A risk signal can block or escalate, but a “clean” score never grants permission by itself.
- 02
The model gets proposal-shaped tools.
Its output is typed data. The payment credential stays in the deterministic execution layer.
- 03
Rules run after parsing.
Ownership, amount, budget, state, and currency are checked in code against live system data.
- 04
Approval is bound to evidence.
The operator sees the exact action and facts, not a cheerful one-line “looks safe” summary.
Six guardrails that mostly guard your feelings.
The common failure is not “no safety feature.” It is asking one layer to do a job it cannot actually perform.
A prompt-only perimeter
“Never do anything unsafe” is useful instruction, not an access-control system. It cannot revoke credentials or enforce a transaction invariant.
Back it with code, scope, and approvals.One classifier rules all
Detectors make errors and drift across languages, domains, and attacks. A score is a noisy measurement, not ground truth.
Calibrate, combine signals, and preserve appeals.One enormous tool
A support task needs read_order; it does not need admin_everything. Broad tools turn one model mistake into an infrastructure event.
Split capabilities and scope credentials.Approval without information
Humans rubber-stamp vague dialogs. “The AI wants to continue—allow?” is ceremony, not oversight.

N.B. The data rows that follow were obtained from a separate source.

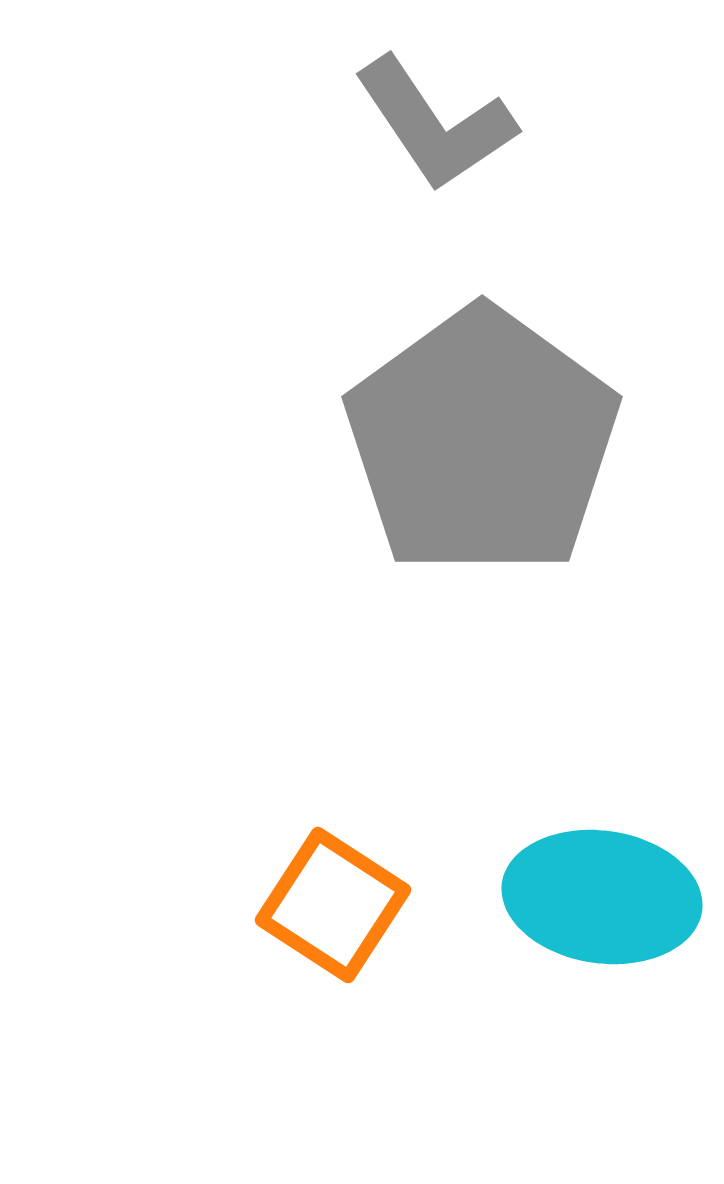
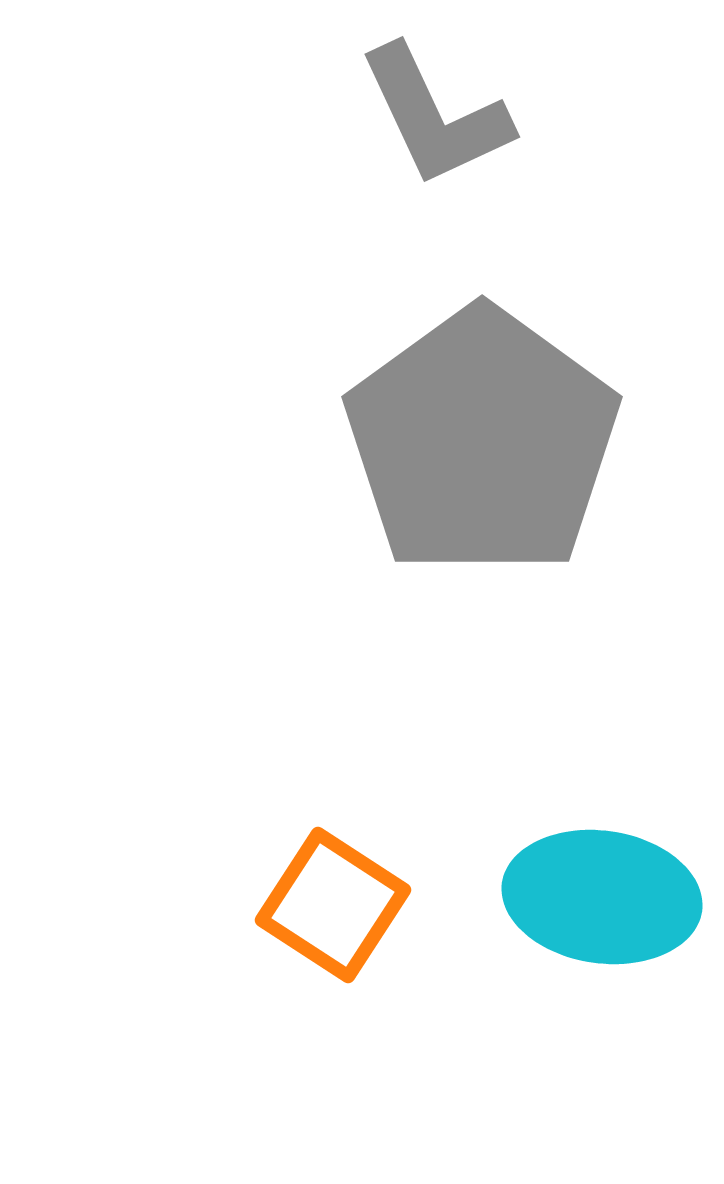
gray L-shape: moved 8 px up; rotated 9 degrees clockwise
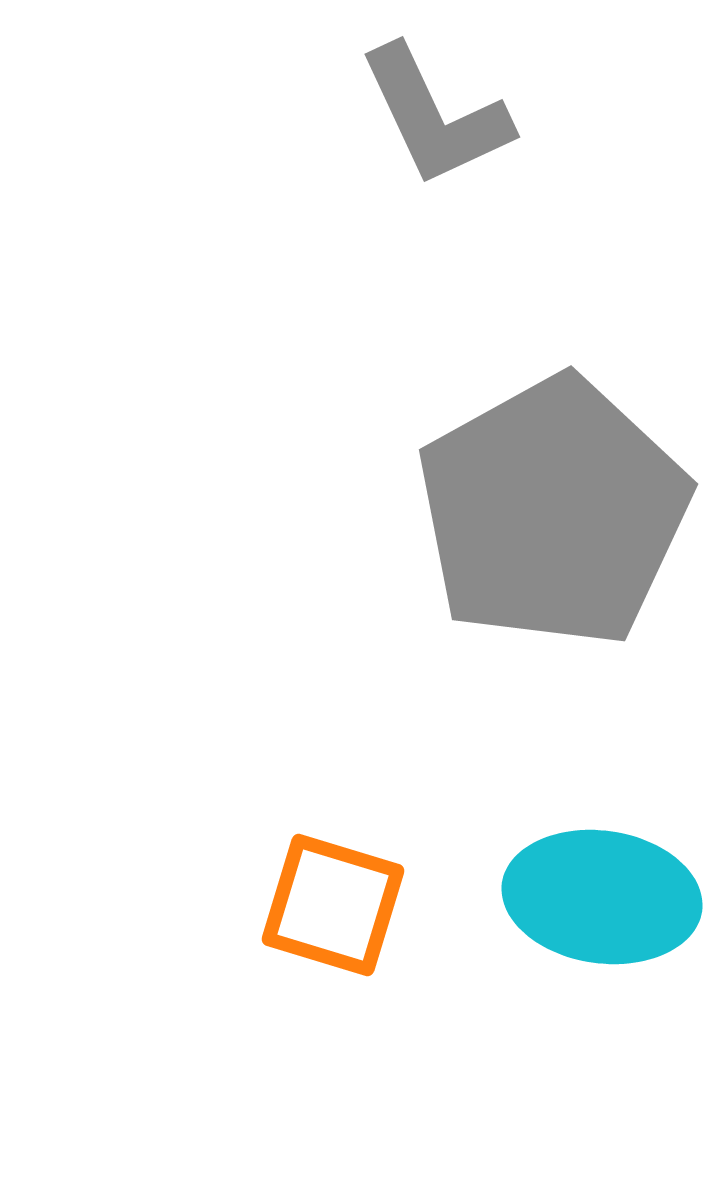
gray pentagon: moved 71 px right, 70 px down; rotated 7 degrees clockwise
orange square: rotated 16 degrees counterclockwise
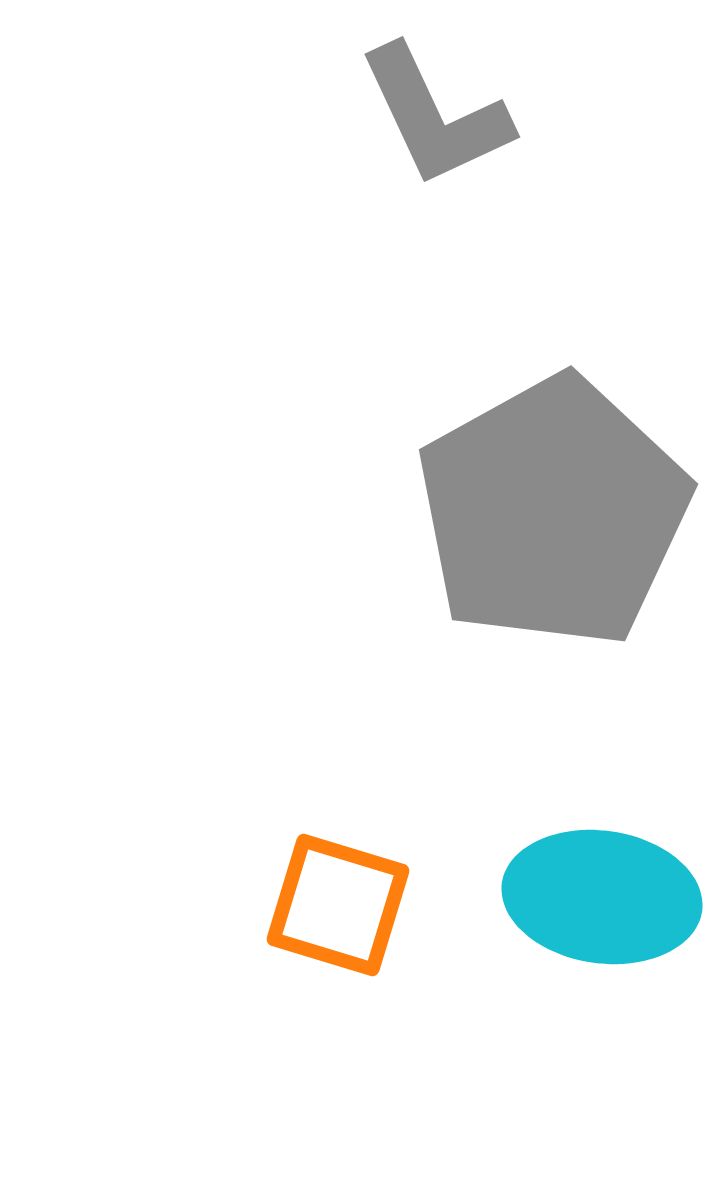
orange square: moved 5 px right
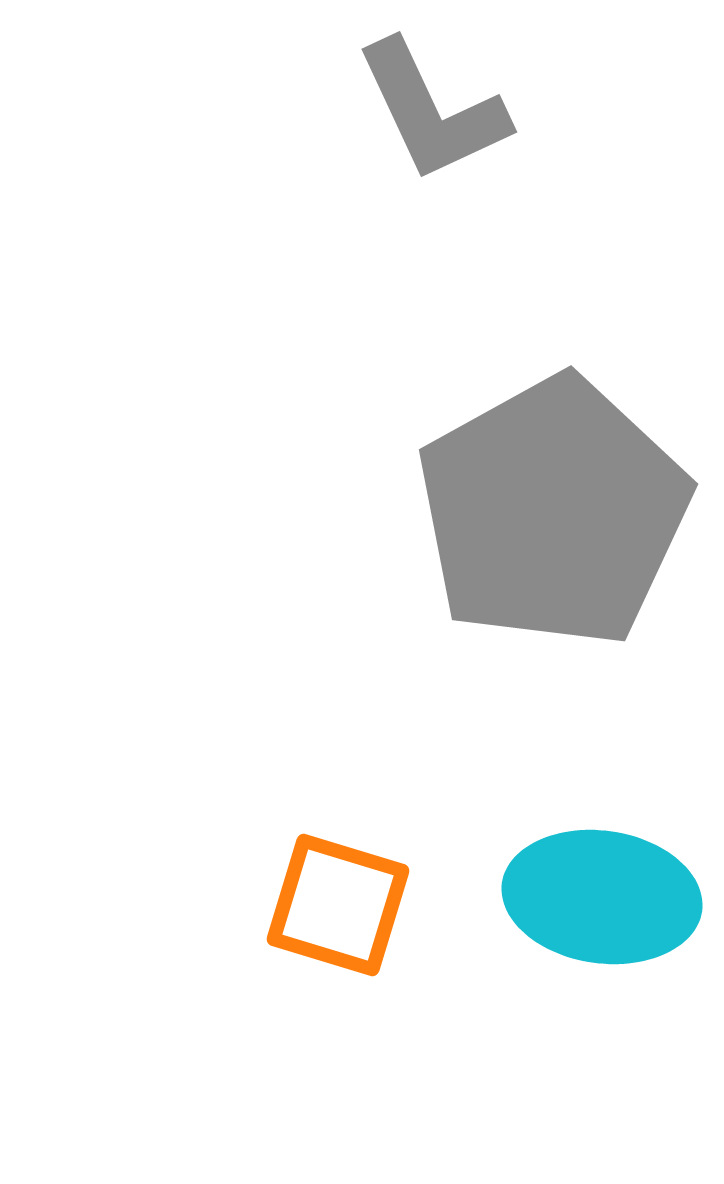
gray L-shape: moved 3 px left, 5 px up
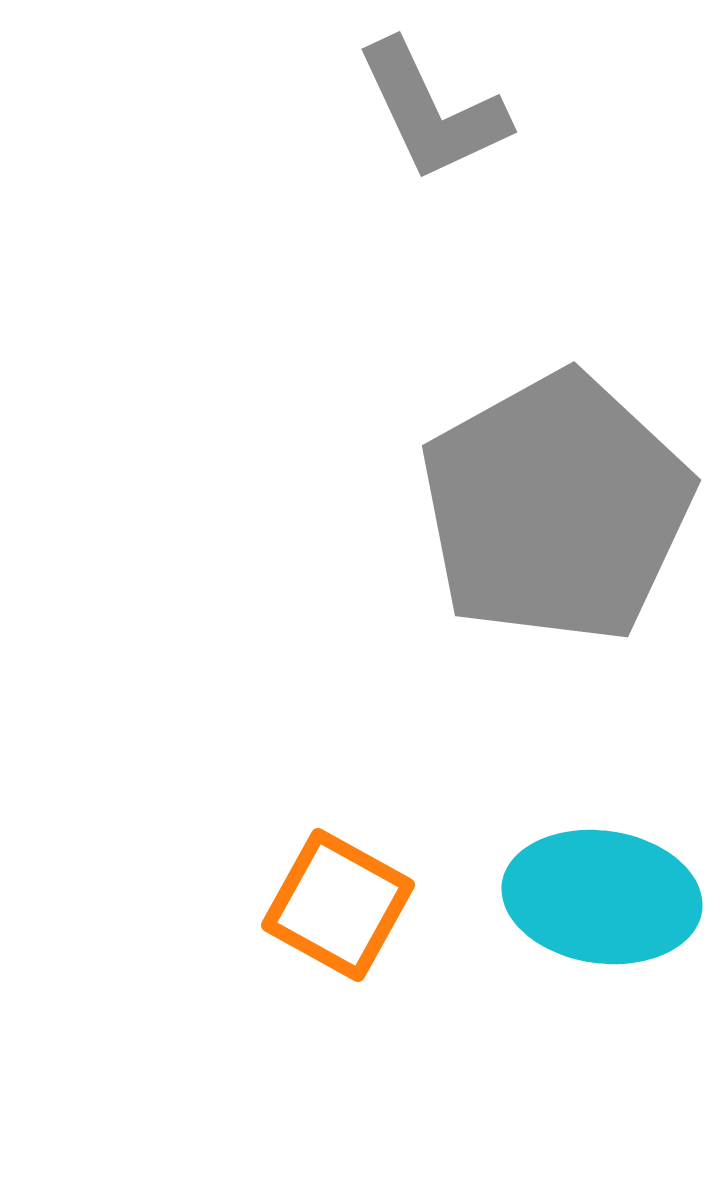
gray pentagon: moved 3 px right, 4 px up
orange square: rotated 12 degrees clockwise
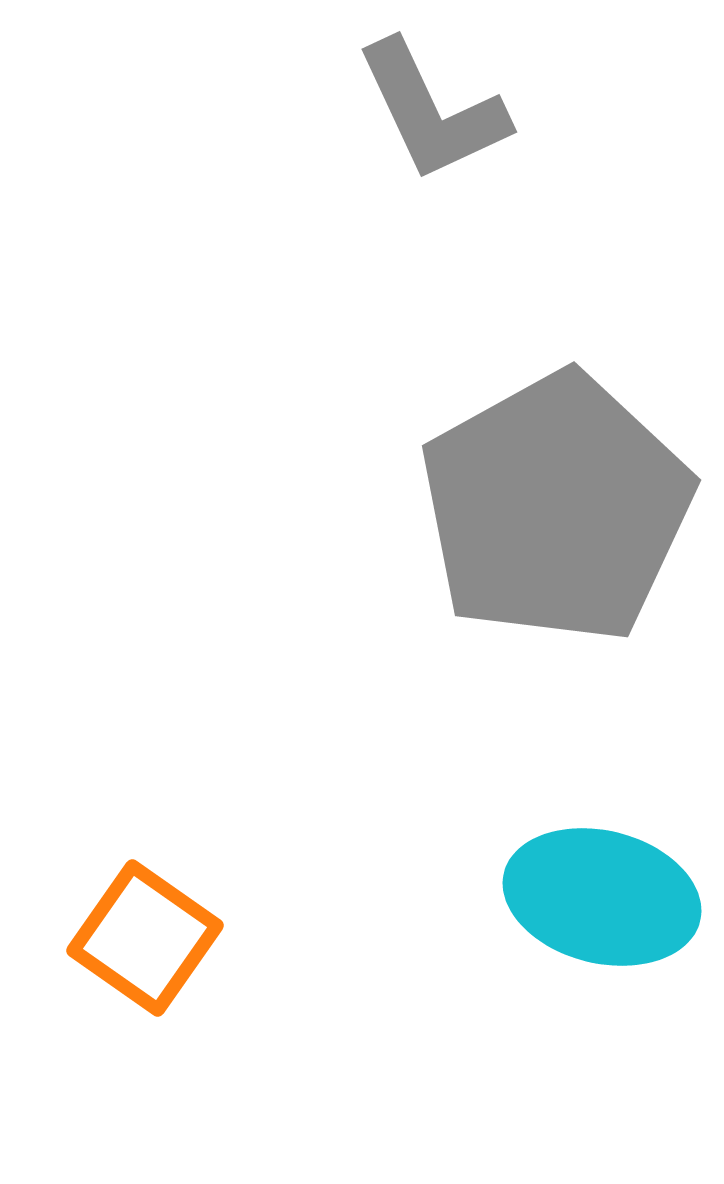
cyan ellipse: rotated 6 degrees clockwise
orange square: moved 193 px left, 33 px down; rotated 6 degrees clockwise
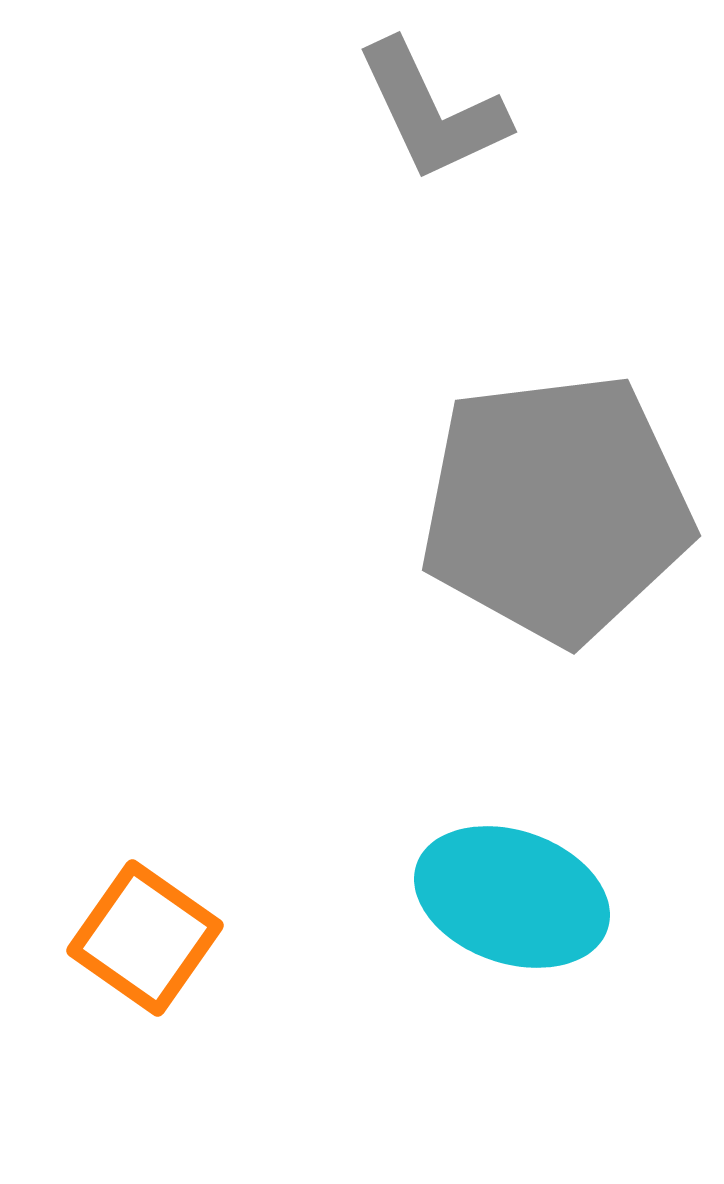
gray pentagon: rotated 22 degrees clockwise
cyan ellipse: moved 90 px left; rotated 5 degrees clockwise
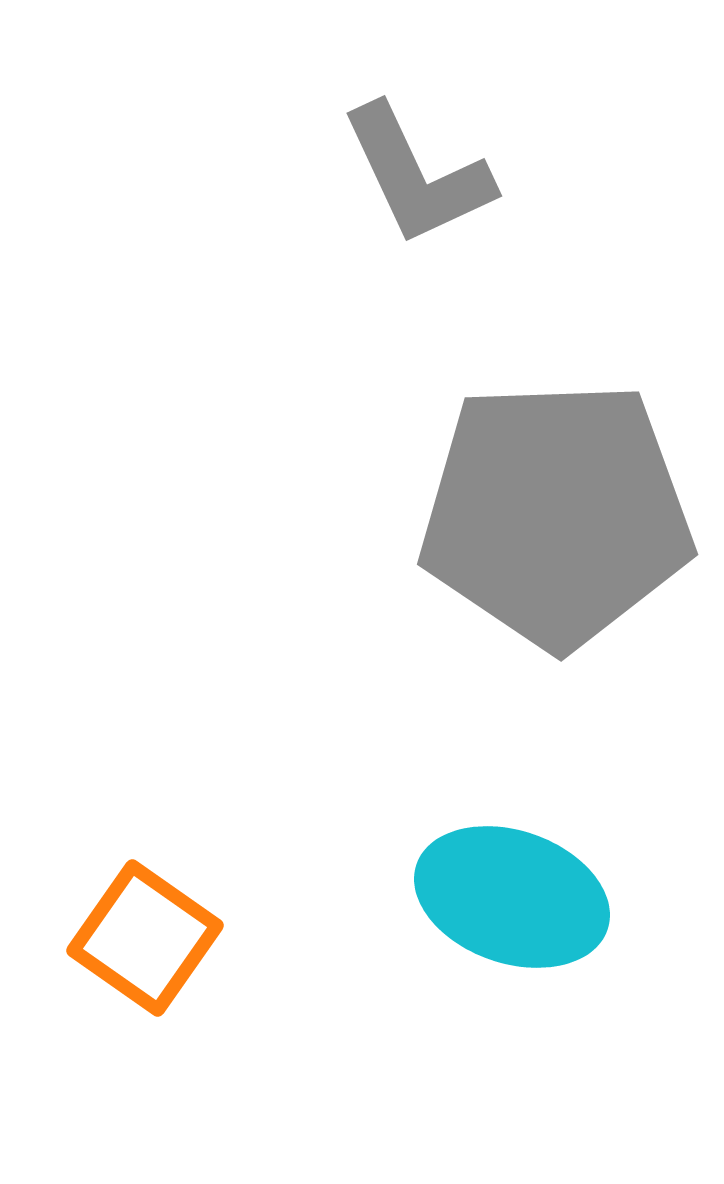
gray L-shape: moved 15 px left, 64 px down
gray pentagon: moved 6 px down; rotated 5 degrees clockwise
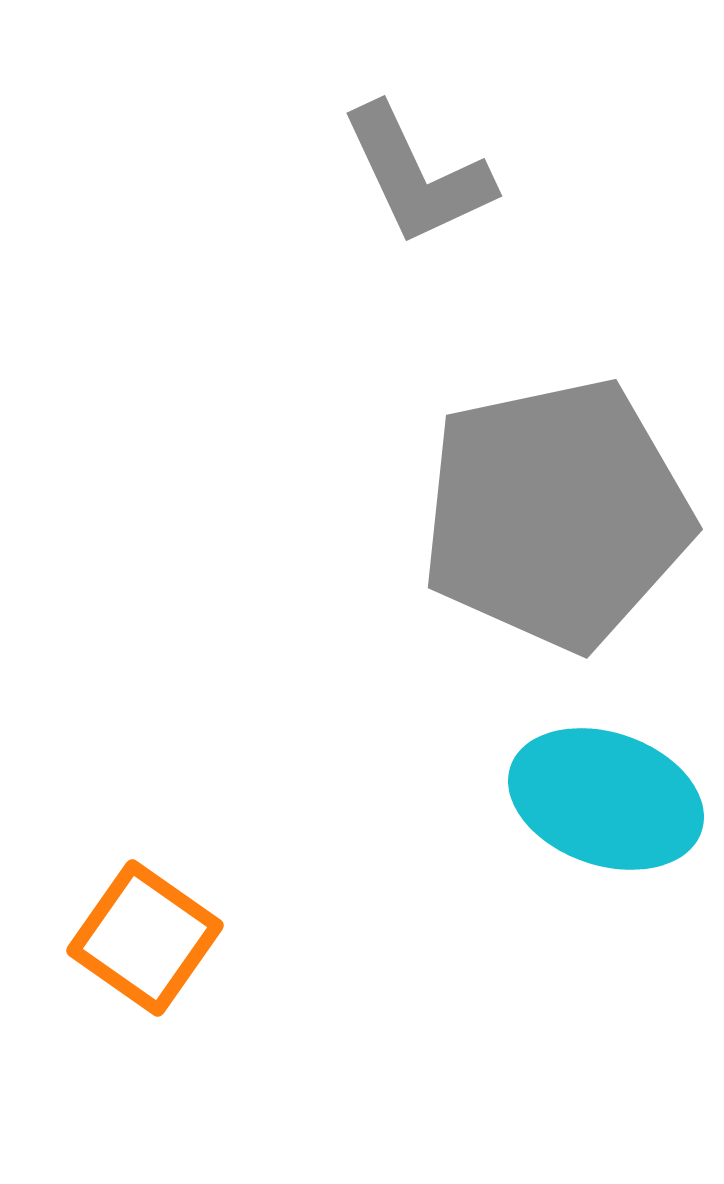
gray pentagon: rotated 10 degrees counterclockwise
cyan ellipse: moved 94 px right, 98 px up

Show the exact action, target, evidence, and undo.Blocking without recovery
Opaque refusals strand legitimate users and encourage prompt gymnastics. They also hide which control fired.

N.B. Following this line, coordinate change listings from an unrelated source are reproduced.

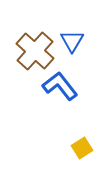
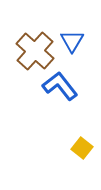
yellow square: rotated 20 degrees counterclockwise
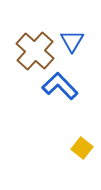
blue L-shape: rotated 6 degrees counterclockwise
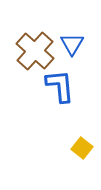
blue triangle: moved 3 px down
blue L-shape: rotated 39 degrees clockwise
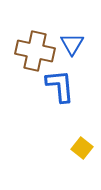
brown cross: rotated 30 degrees counterclockwise
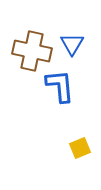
brown cross: moved 3 px left
yellow square: moved 2 px left; rotated 30 degrees clockwise
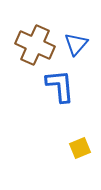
blue triangle: moved 4 px right; rotated 10 degrees clockwise
brown cross: moved 3 px right, 6 px up; rotated 12 degrees clockwise
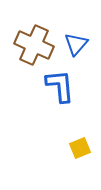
brown cross: moved 1 px left
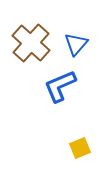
brown cross: moved 3 px left, 2 px up; rotated 18 degrees clockwise
blue L-shape: rotated 108 degrees counterclockwise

State the boundary and offer a safe next step.Tracing everything, learning nothing
A pile of sensitive prompts is not observability. Without ownership, alerts, review, retention, and eval feedback, logs become liability.
Record decisions deliberately and close the loop.Three myths left near the exit.

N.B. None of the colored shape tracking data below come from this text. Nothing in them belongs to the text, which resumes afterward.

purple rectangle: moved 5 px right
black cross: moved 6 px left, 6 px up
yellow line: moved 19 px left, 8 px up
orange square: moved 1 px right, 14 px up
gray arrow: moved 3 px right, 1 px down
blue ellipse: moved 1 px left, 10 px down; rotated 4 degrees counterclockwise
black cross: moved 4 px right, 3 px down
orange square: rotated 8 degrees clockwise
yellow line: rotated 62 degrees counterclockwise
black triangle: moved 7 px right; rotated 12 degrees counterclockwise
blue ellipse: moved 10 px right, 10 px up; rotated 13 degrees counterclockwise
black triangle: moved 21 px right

“Guardrails make the system safe.”
They reduce specific risks under specific assumptions. You still need threat modeling, evals, monitoring, incident response, and sane product scope.
“Structured output means correct output.”
A schema proves shape, not truth, authority, freshness, or policy compliance. Valid JSON can still request a terrible refund.
“A human in the loop solves it.”
Only if the human has context, time, authority, and a usable decision surface. Otherwise you built a latency-shaped rubber stamp.
Define the boundary. Enforce the consequence. Detect the miss. Make the safe exit usable. Then keep testing the whole ride.